▶ [Required work]: Reproduce every record exactly as it appears, but not the pictures.

▶ [Provided material]:
━━━━━━━━━━━━━━━━━━━━
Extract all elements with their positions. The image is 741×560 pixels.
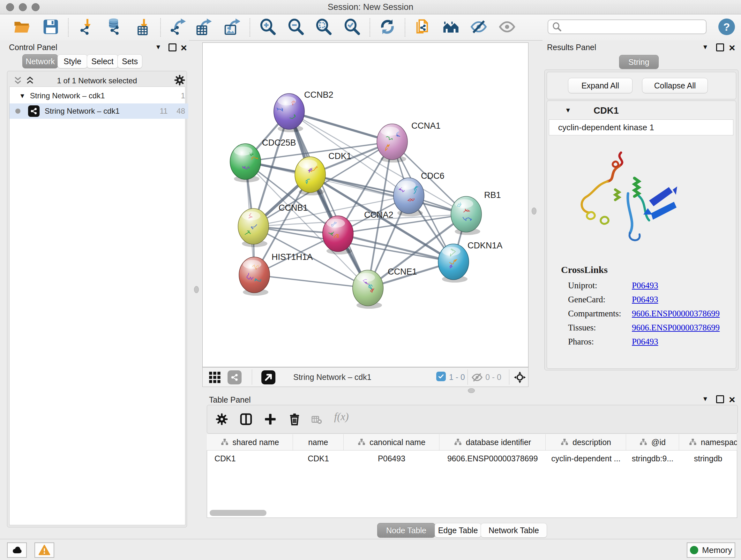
column-header-description[interactable]: description xyxy=(546,434,626,450)
crosslink-link[interactable]: P06493 xyxy=(632,337,658,347)
tab-style[interactable]: Style xyxy=(57,54,87,68)
crosslink-link[interactable]: 9606.ENSP00000378699 xyxy=(632,309,720,319)
column-header-canonical-name[interactable]: canonical name xyxy=(344,434,440,450)
tab-sets[interactable]: Sets xyxy=(118,54,142,68)
export-network-button[interactable] xyxy=(169,17,187,37)
table-cell[interactable]: CDK1 xyxy=(293,450,344,466)
tab-string[interactable]: String xyxy=(619,55,659,69)
network-from-selection-button[interactable] xyxy=(414,17,432,37)
network-canvas[interactable]: CCNB2CCNA1CDC25BCDK1CDC6RB1CCNB1CCNA2CDK… xyxy=(202,43,529,367)
column-header-database-identifier[interactable]: database identifier xyxy=(440,434,546,450)
detach-view-icon[interactable] xyxy=(261,370,275,384)
bottom-splitter-handle[interactable] xyxy=(468,388,475,393)
crosslink-link[interactable]: P06493 xyxy=(632,281,658,291)
table-cell[interactable]: stringdb xyxy=(679,450,737,466)
left-splitter-handle[interactable] xyxy=(194,286,199,293)
close-panel-icon[interactable]: × xyxy=(729,395,735,403)
tab-network-table[interactable]: Network Table xyxy=(481,523,547,538)
gear-icon[interactable] xyxy=(215,413,228,426)
panel-menu-icon[interactable]: ▼ xyxy=(155,44,161,51)
toolbar-separator xyxy=(405,18,405,37)
hidden-eye-slash-icon[interactable] xyxy=(471,372,483,383)
zoom-out-button[interactable] xyxy=(287,17,305,37)
network-collection-row[interactable]: ▼ String Network – cdk1 1 xyxy=(10,88,188,104)
table-cell[interactable]: 9606.ENSP00000378699 xyxy=(440,450,546,466)
cloud-button[interactable] xyxy=(7,543,27,558)
panel-menu-icon[interactable]: ▼ xyxy=(702,395,709,402)
network-graph[interactable]: CCNB2CCNA1CDC25BCDK1CDC6RB1CCNB1CCNA2CDK… xyxy=(203,43,528,367)
table-cell[interactable]: cyclin-dependent ... xyxy=(546,450,626,466)
import-network-database-button[interactable] xyxy=(105,17,122,37)
collapse-row-icon[interactable]: ▼ xyxy=(19,92,25,100)
network-edge[interactable] xyxy=(289,111,392,142)
collapse-all-button[interactable]: Collapse All xyxy=(642,78,708,93)
tab-select[interactable]: Select xyxy=(87,54,118,68)
column-header-name[interactable]: name xyxy=(293,434,344,450)
close-panel-icon[interactable]: × xyxy=(181,44,187,52)
crosslink-link[interactable]: P06493 xyxy=(632,295,658,305)
import-table-file-button[interactable] xyxy=(134,17,151,37)
import-network-file-button[interactable] xyxy=(78,17,96,37)
column-header-@id[interactable]: @id xyxy=(626,434,679,450)
warnings-button[interactable] xyxy=(35,543,54,558)
expand-all-button[interactable]: Expand All xyxy=(568,78,632,93)
close-panel-icon[interactable]: × xyxy=(729,44,735,52)
float-panel-icon[interactable] xyxy=(716,395,724,403)
zoom-in-button[interactable] xyxy=(259,17,277,37)
horizontal-scrollbar[interactable] xyxy=(210,510,266,516)
gear-icon[interactable] xyxy=(174,74,185,86)
float-panel-icon[interactable] xyxy=(169,44,177,51)
trash-icon[interactable] xyxy=(288,413,301,426)
network-row[interactable]: String Network – cdk1 11 48 xyxy=(10,104,188,119)
float-panel-icon[interactable] xyxy=(716,44,724,51)
hide-selected-button[interactable] xyxy=(470,17,488,37)
network-edge[interactable] xyxy=(254,275,368,288)
help-button[interactable]: ? xyxy=(718,18,735,35)
network-selection-status: 1 of 1 Network selected xyxy=(7,76,187,85)
grid-view-icon[interactable] xyxy=(208,371,221,384)
save-session-button[interactable] xyxy=(42,17,60,37)
tab-network[interactable]: Network xyxy=(22,54,58,68)
export-table-button[interactable] xyxy=(194,17,212,37)
show-hidden-button[interactable] xyxy=(498,17,516,37)
collapse-section-icon[interactable]: ▼ xyxy=(565,107,571,114)
network-node-label: CDC25B xyxy=(262,138,296,147)
zoom-selected-button[interactable] xyxy=(343,17,361,37)
panel-menu-icon[interactable]: ▼ xyxy=(702,44,709,51)
table-cell[interactable]: CDK1 xyxy=(207,450,293,466)
columns-icon[interactable] xyxy=(240,413,253,426)
network-view-title: String Network – cdk1 xyxy=(293,373,372,382)
plus-icon[interactable] xyxy=(264,413,277,426)
network-node-label: RB1 xyxy=(484,190,501,200)
network-status-dot xyxy=(15,109,20,114)
eye-slash-icon xyxy=(470,18,487,36)
toolbar-search-input[interactable] xyxy=(548,19,706,34)
edge-count: 48 xyxy=(177,107,185,116)
network-node-label: CCNE1 xyxy=(388,267,417,276)
crosslink-label: GeneCard: xyxy=(547,295,632,305)
column-header-shared-name[interactable]: shared name xyxy=(207,434,293,450)
open-session-button[interactable] xyxy=(13,17,31,37)
apply-layout-button[interactable] xyxy=(379,17,396,37)
tab-node-table[interactable]: Node Table xyxy=(377,523,435,538)
network-list-box: 1 of 1 Network selected ▼ String Network… xyxy=(7,71,187,527)
tab-edge-table[interactable]: Edge Table xyxy=(434,523,481,538)
memory-button[interactable]: Memory xyxy=(687,543,735,558)
database-network-icon xyxy=(105,18,122,36)
function-builder-icon[interactable]: f(x) xyxy=(334,411,349,423)
share-view-icon[interactable] xyxy=(227,370,242,384)
column-header-namespace[interactable]: namespace xyxy=(679,434,737,450)
export-image-button[interactable] xyxy=(222,17,240,37)
zoom-fit-button[interactable] xyxy=(315,17,333,37)
delete-table-icon[interactable] xyxy=(311,414,322,425)
magnifier-minus-icon xyxy=(287,18,305,36)
table-row[interactable]: CDK1CDK1P064939606.ENSP00000378699cyclin… xyxy=(207,450,737,466)
right-splitter-handle[interactable] xyxy=(532,207,536,214)
birds-eye-crosshair-icon[interactable] xyxy=(514,371,526,384)
table-cell[interactable]: P06493 xyxy=(344,450,440,466)
home-button[interactable] xyxy=(442,17,460,37)
crosslink-link[interactable]: 9606.ENSP00000378699 xyxy=(632,323,720,333)
control-panel-title: Control Panel xyxy=(9,43,57,52)
table-cell[interactable]: stringdb:9... xyxy=(626,450,679,466)
selected-checkbox-icon[interactable] xyxy=(436,372,446,381)
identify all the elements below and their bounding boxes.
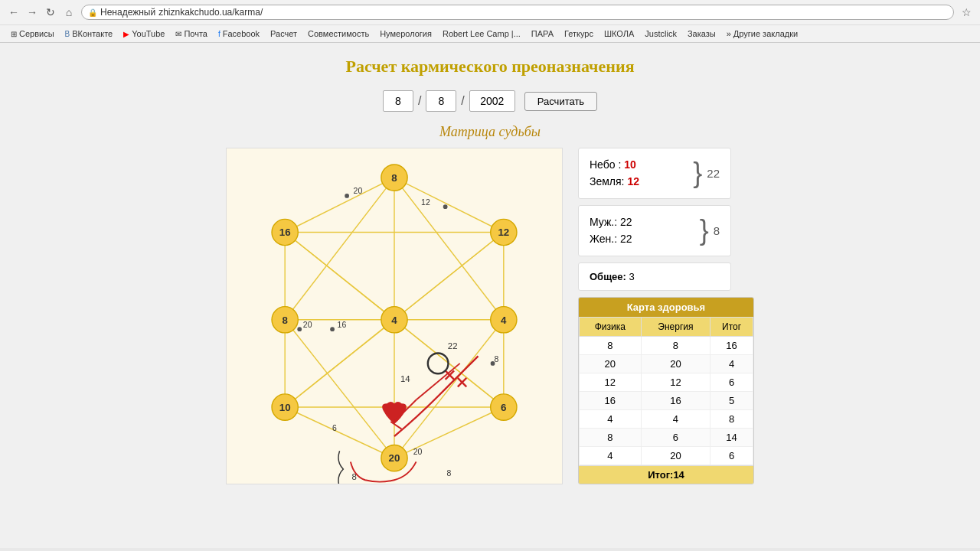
━━━━━━━━━━━━━━━━━━━━
▶ [Expected answer]:
Extract all elements with their positions. The image is 741×560 pixels.
column-header-description[interactable]: description xyxy=(546,434,626,450)
crosslink-link[interactable]: P06493 xyxy=(632,337,658,347)
tab-style[interactable]: Style xyxy=(57,54,87,68)
crosslink-link[interactable]: 9606.ENSP00000378699 xyxy=(632,309,720,319)
column-header-canonical-name[interactable]: canonical name xyxy=(344,434,440,450)
tab-sets[interactable]: Sets xyxy=(118,54,142,68)
export-network-button[interactable] xyxy=(169,17,187,37)
table-cell[interactable]: CDK1 xyxy=(293,450,344,466)
tab-string[interactable]: String xyxy=(619,55,659,69)
network-from-selection-button[interactable] xyxy=(414,17,432,37)
network-canvas[interactable]: CCNB2CCNA1CDC25BCDK1CDC6RB1CCNB1CCNA2CDK… xyxy=(202,43,529,367)
column-header-database-identifier[interactable]: database identifier xyxy=(440,434,546,450)
detach-view-icon[interactable] xyxy=(261,370,275,384)
bottom-splitter-handle[interactable] xyxy=(468,388,475,393)
crosslink-link[interactable]: P06493 xyxy=(632,281,658,291)
table-cell[interactable]: stringdb xyxy=(679,450,737,466)
left-splitter-handle[interactable] xyxy=(194,286,199,293)
close-panel-icon[interactable]: × xyxy=(729,395,735,403)
tab-network-table[interactable]: Network Table xyxy=(481,523,547,538)
gear-icon[interactable] xyxy=(215,413,228,426)
panel-menu-icon[interactable]: ▼ xyxy=(155,44,161,51)
toolbar-separator xyxy=(405,18,405,37)
hidden-eye-slash-icon[interactable] xyxy=(471,372,483,383)
zoom-out-button[interactable] xyxy=(287,17,305,37)
network-collection-row[interactable]: ▼ String Network – cdk1 1 xyxy=(10,88,188,104)
table-cell[interactable]: 9606.ENSP00000378699 xyxy=(440,450,546,466)
cloud-button[interactable] xyxy=(7,543,27,558)
panel-menu-icon[interactable]: ▼ xyxy=(702,395,709,402)
network-graph[interactable]: CCNB2CCNA1CDC25BCDK1CDC6RB1CCNB1CCNA2CDK… xyxy=(203,43,528,367)
table-cell[interactable]: cyclin-dependent ... xyxy=(546,450,626,466)
import-network-database-button[interactable] xyxy=(105,17,122,37)
collapse-row-icon[interactable]: ▼ xyxy=(19,92,25,100)
network-edge[interactable] xyxy=(289,111,392,142)
collapse-all-button[interactable]: Collapse All xyxy=(642,78,708,93)
tab-select[interactable]: Select xyxy=(87,54,118,68)
column-header-name[interactable]: name xyxy=(293,434,344,450)
close-panel-icon[interactable]: × xyxy=(181,44,187,52)
crosslink-link[interactable]: P06493 xyxy=(632,295,658,305)
import-table-file-button[interactable] xyxy=(134,17,151,37)
import-network-file-button[interactable] xyxy=(78,17,96,37)
column-header-@id[interactable]: @id xyxy=(626,434,679,450)
warnings-button[interactable] xyxy=(35,543,54,558)
expand-all-button[interactable]: Expand All xyxy=(568,78,632,93)
close-panel-icon[interactable]: × xyxy=(729,44,735,52)
float-panel-icon[interactable] xyxy=(716,395,724,403)
zoom-in-button[interactable] xyxy=(259,17,277,37)
horizontal-scrollbar[interactable] xyxy=(210,510,266,516)
gear-icon[interactable] xyxy=(174,74,185,86)
float-panel-icon[interactable] xyxy=(169,44,177,51)
trash-icon[interactable] xyxy=(288,413,301,426)
network-row[interactable]: String Network – cdk1 11 48 xyxy=(10,104,188,119)
float-panel-icon[interactable] xyxy=(716,44,724,51)
hide-selected-button[interactable] xyxy=(470,17,488,37)
network-edge[interactable] xyxy=(254,275,368,288)
help-button[interactable]: ? xyxy=(718,18,735,35)
network-selection-status: 1 of 1 Network selected xyxy=(7,76,187,85)
grid-view-icon[interactable] xyxy=(208,371,221,384)
save-session-button[interactable] xyxy=(42,17,60,37)
tab-network[interactable]: Network xyxy=(22,54,58,68)
export-table-button[interactable] xyxy=(194,17,212,37)
show-hidden-button[interactable] xyxy=(498,17,516,37)
collapse-section-icon[interactable]: ▼ xyxy=(565,107,571,114)
network-node-label: CDC25B xyxy=(262,138,296,147)
zoom-selected-button[interactable] xyxy=(343,17,361,37)
panel-menu-icon[interactable]: ▼ xyxy=(702,44,709,51)
table-cell[interactable]: CDK1 xyxy=(207,450,293,466)
columns-icon[interactable] xyxy=(240,413,253,426)
network-view-title: String Network – cdk1 xyxy=(293,373,372,382)
plus-icon[interactable] xyxy=(264,413,277,426)
network-node-label: RB1 xyxy=(484,190,501,200)
network-status-dot xyxy=(15,109,20,114)
eye-slash-icon xyxy=(470,18,487,36)
toolbar-search-input[interactable] xyxy=(548,19,706,34)
edge-count: 48 xyxy=(177,107,185,116)
network-node-label: CCNE1 xyxy=(388,267,417,276)
crosslink-label: GeneCard: xyxy=(547,295,632,305)
column-header-shared-name[interactable]: shared name xyxy=(207,434,293,450)
open-session-button[interactable] xyxy=(13,17,31,37)
apply-layout-button[interactable] xyxy=(379,17,396,37)
tab-node-table[interactable]: Node Table xyxy=(377,523,435,538)
network-list-box: 1 of 1 Network selected ▼ String Network… xyxy=(7,71,187,527)
tab-edge-table[interactable]: Edge Table xyxy=(434,523,481,538)
memory-button[interactable]: Memory xyxy=(687,543,735,558)
database-network-icon xyxy=(105,18,122,36)
function-builder-icon[interactable]: f(x) xyxy=(334,411,349,423)
share-view-icon[interactable] xyxy=(227,370,242,384)
column-header-namespace[interactable]: namespace xyxy=(679,434,737,450)
export-image-button[interactable] xyxy=(222,17,240,37)
zoom-fit-button[interactable] xyxy=(315,17,333,37)
delete-table-icon[interactable] xyxy=(311,414,322,425)
magnifier-minus-icon xyxy=(287,18,305,36)
table-row[interactable]: CDK1CDK1P064939606.ENSP00000378699cyclin… xyxy=(207,450,737,466)
right-splitter-handle[interactable] xyxy=(532,207,536,214)
birds-eye-crosshair-icon[interactable] xyxy=(514,371,526,384)
table-cell[interactable]: P06493 xyxy=(344,450,440,466)
home-button[interactable] xyxy=(442,17,460,37)
crosslink-link[interactable]: 9606.ENSP00000378699 xyxy=(632,323,720,333)
control-panel-title: Control Panel xyxy=(9,43,57,52)
table-cell[interactable]: stringdb:9... xyxy=(626,450,679,466)
selected-checkbox-icon[interactable] xyxy=(436,372,446,381)
identify all the elements below and their bounding boxes.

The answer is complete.